START SUPPLIED DATA

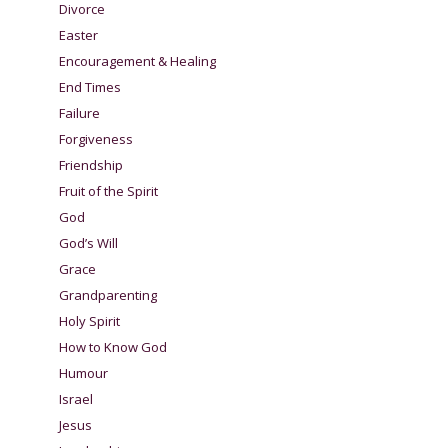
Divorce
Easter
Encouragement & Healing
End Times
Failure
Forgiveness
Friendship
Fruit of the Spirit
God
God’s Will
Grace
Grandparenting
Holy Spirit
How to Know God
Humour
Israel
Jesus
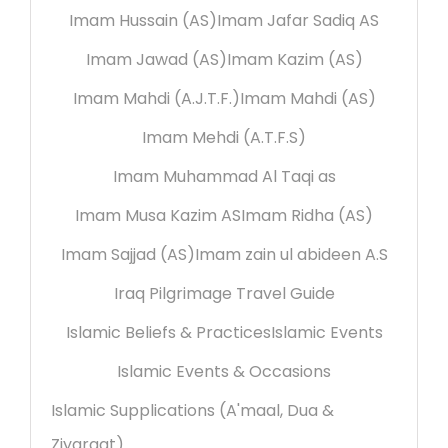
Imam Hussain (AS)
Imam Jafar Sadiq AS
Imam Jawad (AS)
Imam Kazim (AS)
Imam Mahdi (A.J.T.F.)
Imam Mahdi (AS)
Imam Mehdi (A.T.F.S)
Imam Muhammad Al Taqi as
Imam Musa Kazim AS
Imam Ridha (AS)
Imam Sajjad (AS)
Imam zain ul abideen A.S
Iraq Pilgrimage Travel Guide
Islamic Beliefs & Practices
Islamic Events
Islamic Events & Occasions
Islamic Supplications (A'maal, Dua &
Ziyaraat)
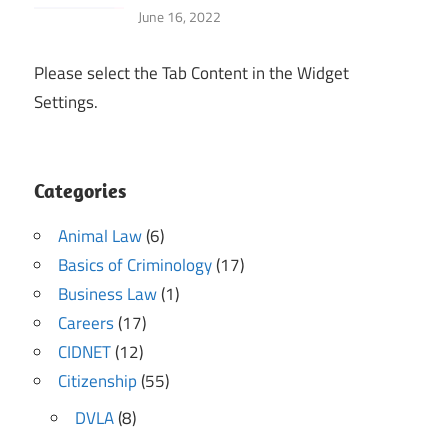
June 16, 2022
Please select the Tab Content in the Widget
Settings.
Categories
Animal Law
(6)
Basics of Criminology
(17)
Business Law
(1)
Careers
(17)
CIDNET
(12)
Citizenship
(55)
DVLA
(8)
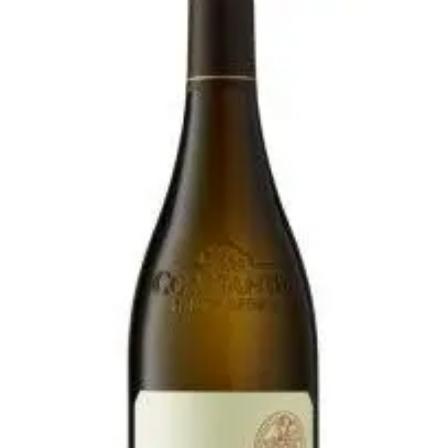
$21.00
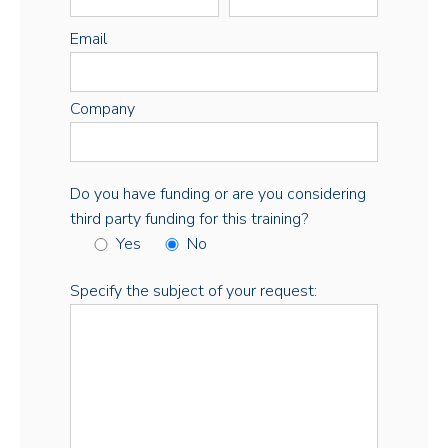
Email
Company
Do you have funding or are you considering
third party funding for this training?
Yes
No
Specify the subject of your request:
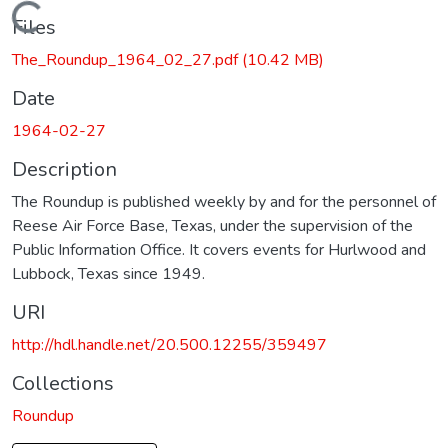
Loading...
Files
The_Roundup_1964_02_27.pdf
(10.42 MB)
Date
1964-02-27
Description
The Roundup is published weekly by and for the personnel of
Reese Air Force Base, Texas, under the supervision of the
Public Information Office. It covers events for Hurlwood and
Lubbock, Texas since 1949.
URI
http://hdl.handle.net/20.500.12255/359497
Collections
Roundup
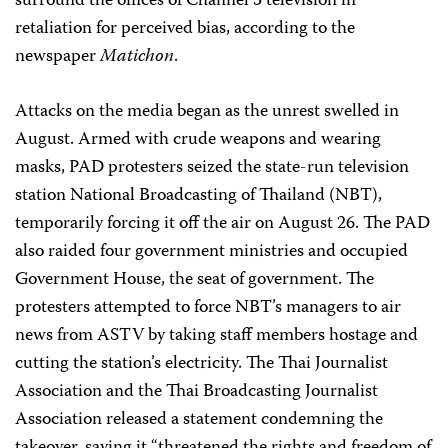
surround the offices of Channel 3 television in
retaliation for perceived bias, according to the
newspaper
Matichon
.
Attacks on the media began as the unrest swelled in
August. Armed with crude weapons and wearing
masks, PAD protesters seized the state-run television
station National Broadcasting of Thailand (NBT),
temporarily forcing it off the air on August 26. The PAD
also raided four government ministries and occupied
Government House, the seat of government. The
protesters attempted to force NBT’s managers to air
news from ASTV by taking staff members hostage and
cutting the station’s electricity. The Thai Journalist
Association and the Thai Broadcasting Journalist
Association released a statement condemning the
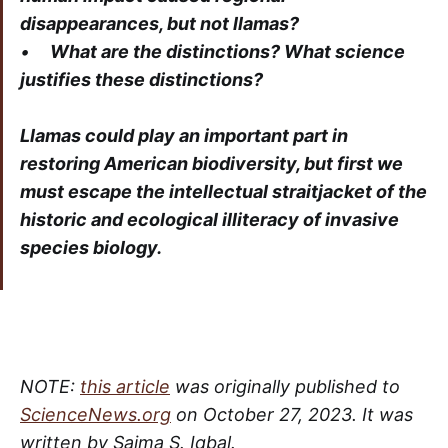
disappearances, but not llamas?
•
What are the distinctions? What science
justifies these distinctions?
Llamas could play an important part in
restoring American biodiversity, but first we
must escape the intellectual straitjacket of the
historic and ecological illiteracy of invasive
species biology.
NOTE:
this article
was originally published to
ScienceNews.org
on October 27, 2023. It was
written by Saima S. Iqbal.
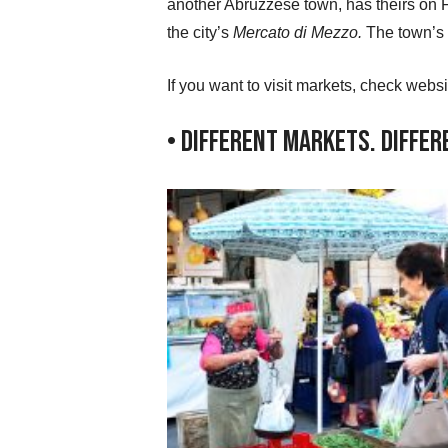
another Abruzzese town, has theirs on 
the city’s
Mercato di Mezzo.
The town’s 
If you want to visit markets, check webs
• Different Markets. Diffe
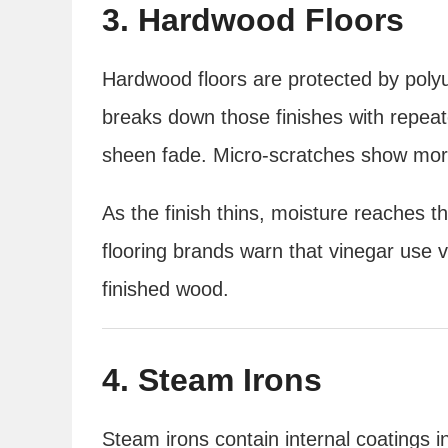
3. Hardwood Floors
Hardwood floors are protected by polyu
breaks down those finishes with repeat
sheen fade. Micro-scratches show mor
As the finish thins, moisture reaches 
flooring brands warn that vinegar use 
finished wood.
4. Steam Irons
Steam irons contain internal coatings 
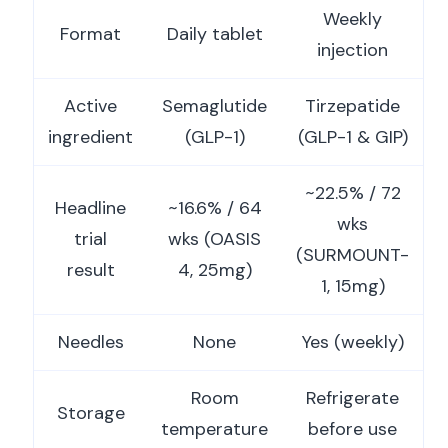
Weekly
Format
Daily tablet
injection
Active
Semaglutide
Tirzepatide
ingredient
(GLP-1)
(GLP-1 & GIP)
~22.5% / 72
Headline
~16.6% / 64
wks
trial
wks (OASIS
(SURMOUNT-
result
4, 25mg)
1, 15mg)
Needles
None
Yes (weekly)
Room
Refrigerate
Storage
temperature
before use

END SUPPLIED DATA
START SUPPLIED DATA

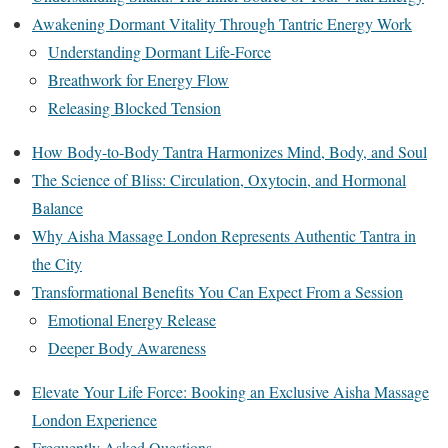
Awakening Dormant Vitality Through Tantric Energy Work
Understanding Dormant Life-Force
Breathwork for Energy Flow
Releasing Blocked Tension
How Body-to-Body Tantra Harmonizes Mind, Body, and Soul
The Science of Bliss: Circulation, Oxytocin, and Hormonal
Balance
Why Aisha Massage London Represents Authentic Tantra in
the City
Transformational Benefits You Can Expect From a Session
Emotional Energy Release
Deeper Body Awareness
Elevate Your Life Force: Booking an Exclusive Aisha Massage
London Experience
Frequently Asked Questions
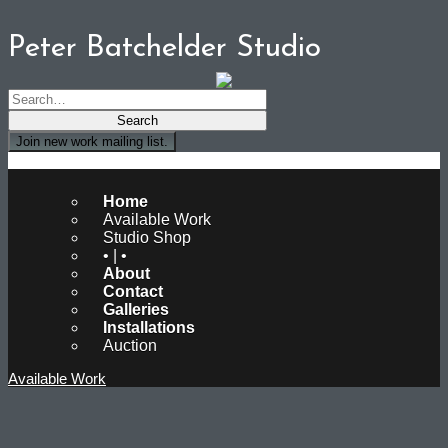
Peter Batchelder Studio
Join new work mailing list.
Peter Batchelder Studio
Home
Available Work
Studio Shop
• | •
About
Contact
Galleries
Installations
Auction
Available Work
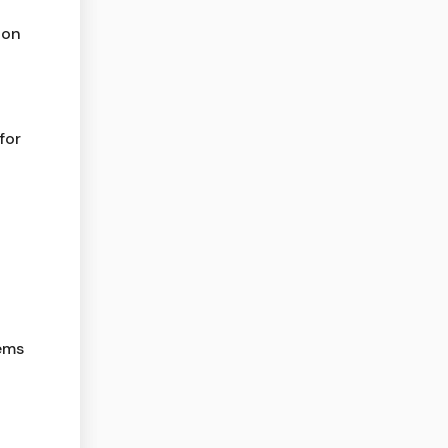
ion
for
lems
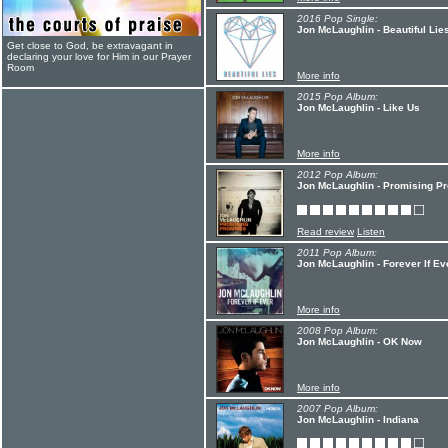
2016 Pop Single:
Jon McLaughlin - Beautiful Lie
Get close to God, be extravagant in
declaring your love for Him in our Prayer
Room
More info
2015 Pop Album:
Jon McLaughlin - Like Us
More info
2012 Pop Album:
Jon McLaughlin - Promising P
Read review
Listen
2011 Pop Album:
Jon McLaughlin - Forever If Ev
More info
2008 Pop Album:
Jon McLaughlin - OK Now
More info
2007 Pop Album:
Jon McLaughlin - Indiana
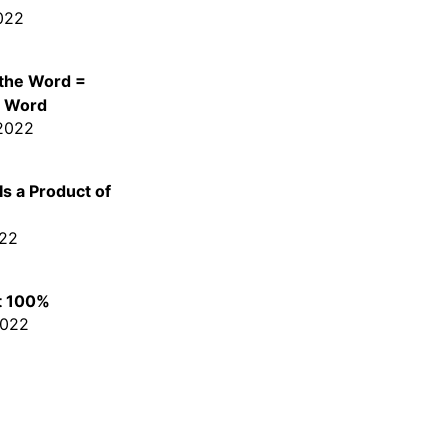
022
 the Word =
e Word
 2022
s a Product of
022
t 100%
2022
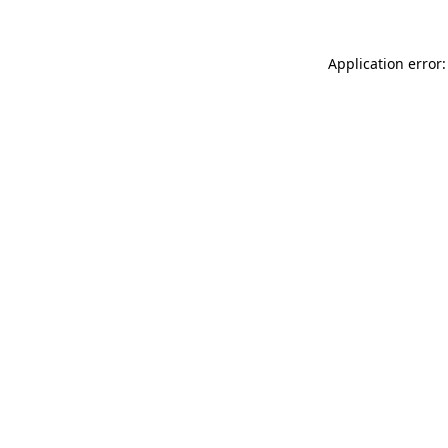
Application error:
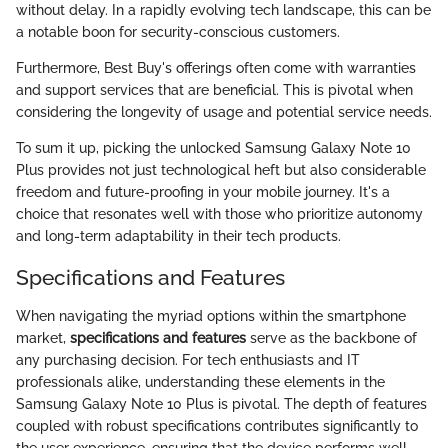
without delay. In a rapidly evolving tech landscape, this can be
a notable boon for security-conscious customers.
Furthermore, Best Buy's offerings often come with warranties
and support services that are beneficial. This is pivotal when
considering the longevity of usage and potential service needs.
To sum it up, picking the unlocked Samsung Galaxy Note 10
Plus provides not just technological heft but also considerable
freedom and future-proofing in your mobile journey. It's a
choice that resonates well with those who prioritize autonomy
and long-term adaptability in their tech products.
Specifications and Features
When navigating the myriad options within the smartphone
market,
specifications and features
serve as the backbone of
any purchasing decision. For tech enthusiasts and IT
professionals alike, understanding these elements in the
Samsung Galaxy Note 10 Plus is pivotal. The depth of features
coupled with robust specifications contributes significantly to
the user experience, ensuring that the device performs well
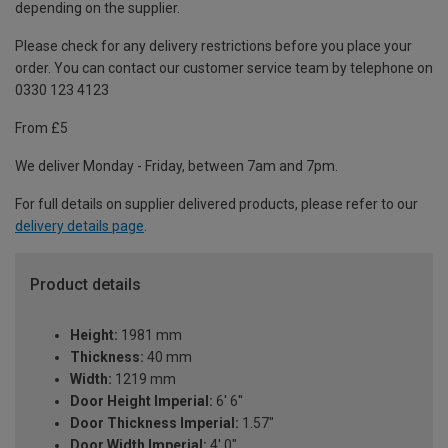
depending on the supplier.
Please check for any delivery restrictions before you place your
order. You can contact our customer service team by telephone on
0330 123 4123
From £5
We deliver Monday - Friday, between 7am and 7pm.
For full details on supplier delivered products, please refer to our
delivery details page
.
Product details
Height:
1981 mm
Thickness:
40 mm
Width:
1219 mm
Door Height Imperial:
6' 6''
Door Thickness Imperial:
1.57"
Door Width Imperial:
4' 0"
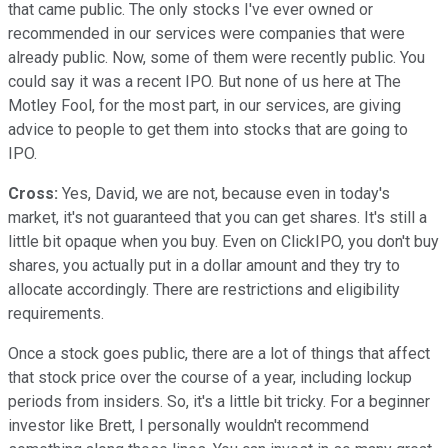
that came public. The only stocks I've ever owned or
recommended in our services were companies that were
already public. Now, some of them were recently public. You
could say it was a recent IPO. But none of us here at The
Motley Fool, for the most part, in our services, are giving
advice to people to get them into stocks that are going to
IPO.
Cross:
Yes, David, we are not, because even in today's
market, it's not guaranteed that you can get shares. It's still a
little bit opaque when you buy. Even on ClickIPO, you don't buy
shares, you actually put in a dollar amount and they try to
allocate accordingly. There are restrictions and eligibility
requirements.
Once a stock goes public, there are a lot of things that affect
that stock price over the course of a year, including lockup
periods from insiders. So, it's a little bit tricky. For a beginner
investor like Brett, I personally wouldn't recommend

END SUPPLIED DATA

→ TASK INSTRUCTIONS: Every line above with the string "Plus" in it needs to be copied.

→ EXPECTED OUTPUT:
Plus provides not just technological heft but also considerable
Samsung Galaxy Note 10 Plus is pivotal. The depth of features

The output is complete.